Please welcome my guest, Regina West. Regina
West comes from a long line of romance readers. Anytime her mother and
grandmother had a moment of quiet, they immersed themselves in whatever
paperback romance they’d picked up that week. So it is fitting that Gina has
chosen romance as her favorite genre for both reading and writing.
She
grew up in North Carolina, spent a few years moving around the U.S., but has
settled in beautiful Colorado. She spends her days working for a non-profit
organization and her evenings hanging out with her two smartypants boys. In the
middle, she manages to squeeze in writing, editing, classical guitar and
knitting. Currently, she’s working on a six-book paranormal romance series.
One
day, she hopes to leave winter behind forever and retreat to Tahiti to live in
a yurt and while away the hours writing and sipping umbrella drinks.
Last month, when my birthday rolled around, I gathered a
group of friends and headed off to see The
Fault in Our Stars. After two hours of tears and tissues, we sat outside
the nearby Coldstone to eat some frozen post-movie therapy and talk, which we
did for a crazy amount of time, like five hours. We went from crying to
laughing hysterically, and I was reminded once again how crucial the
friendships of these women are for me.
We ranged in age from 15 to 50. Between us, we had single
moms, women who had been happily married for decades, women who had taken major
risks with their careers, women who had made the difficult decision to follow personal,
unproven paths. We were a wealth of wisdom, life experience, and, best of all, femininity.

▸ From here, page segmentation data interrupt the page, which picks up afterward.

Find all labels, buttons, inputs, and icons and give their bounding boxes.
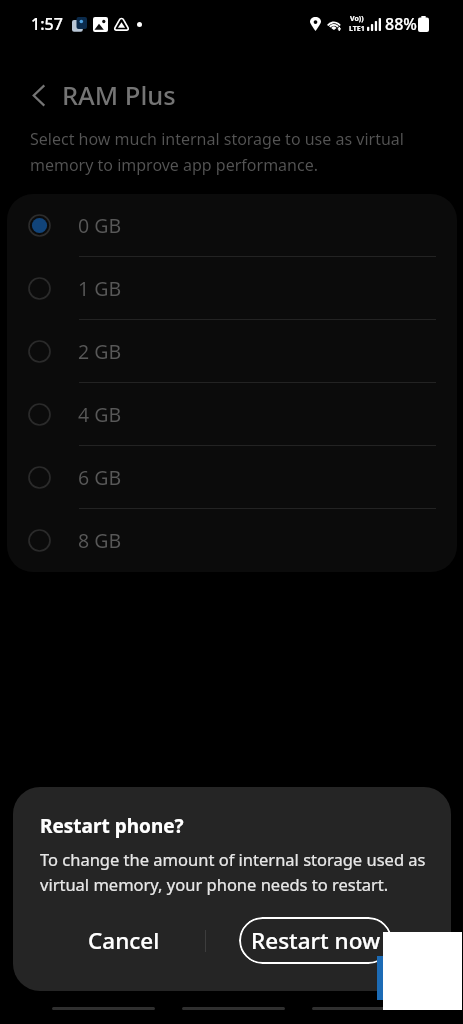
button[interactable]: 8 GB [7, 509, 457, 572]
button[interactable]: 6 GB [7, 446, 457, 509]
staticText: To change the amount of internal storage… [40, 848, 426, 896]
staticText: 6 GB [78, 464, 122, 491]
staticText: Select how much internal storage to use … [30, 128, 423, 176]
staticText: 1 GB [78, 275, 122, 302]
button[interactable]: 2 GB [7, 320, 457, 383]
staticText: 8 GB [78, 527, 122, 554]
staticText: Restart phone? [40, 813, 184, 839]
staticText: Cancel [88, 925, 160, 956]
staticText: 88% [385, 13, 417, 35]
staticText: 1:57 [31, 13, 63, 35]
staticText: 0 GB [78, 212, 122, 239]
staticText: LTE1 [349, 24, 365, 34]
button[interactable]: 0 GB [7, 194, 457, 257]
button[interactable]: Back [22, 78, 56, 112]
button[interactable]: 4 GB [7, 383, 457, 446]
button[interactable]: 1 GB [7, 257, 457, 320]
button[interactable]: Restart now [239, 917, 392, 964]
staticText: 4 GB [78, 401, 122, 428]
staticText: 2 GB [78, 338, 122, 365]
staticText: RAM Plus [62, 78, 176, 113]
staticText: Restart now [251, 925, 381, 956]
button[interactable]: Cancel [54, 917, 194, 964]
staticText: Vo)) [350, 14, 364, 24]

The same theme appears in my new novel The Long Way Home. It is a romance, so the relationship between the
two main characters, Twilah and Aidan, is the crucial one, of course. But
Twilah is also surrounded with rich, fulfilling female friendships just like
the ones I have in my own life. At one point in the book, she suddenly realizes
that these women have become her family, so much so that they sway her
decisions as much as Aidan does.
It was important to me that Twilah and her friends reflect
the unique bond that forms between women. While Aidan helps Twilah build a new
life, her friends make that life whole.
Blurb: Twilah Dunn has it all—an exciting
life in Los Angeles and a thriving ad agency she owns with her fiancé. Then she
learns that her estranged father has died and her business partner is sleeping
with her best friend. In one day, her perfect life unravels and the city she
calls home is now anything but.
She returns to her hometown in North
Carolina determined to sell her father's horse farm in order to buy back her
business from her cheating fiancĂ©. But when she sees the farm’s dilapidated
state, she can’t bear the thought of selling it that way. Against all reason,
she puts her fast-paced, metropolitan life on hold and hires local cowboy Aidan
Perry to help restore the farm to its former glory. She’s heard the rumors of
his dark past, and she’s wary of mixing business with pleasure—again. But soon
she can’t keep her mind, or her hands, off of him.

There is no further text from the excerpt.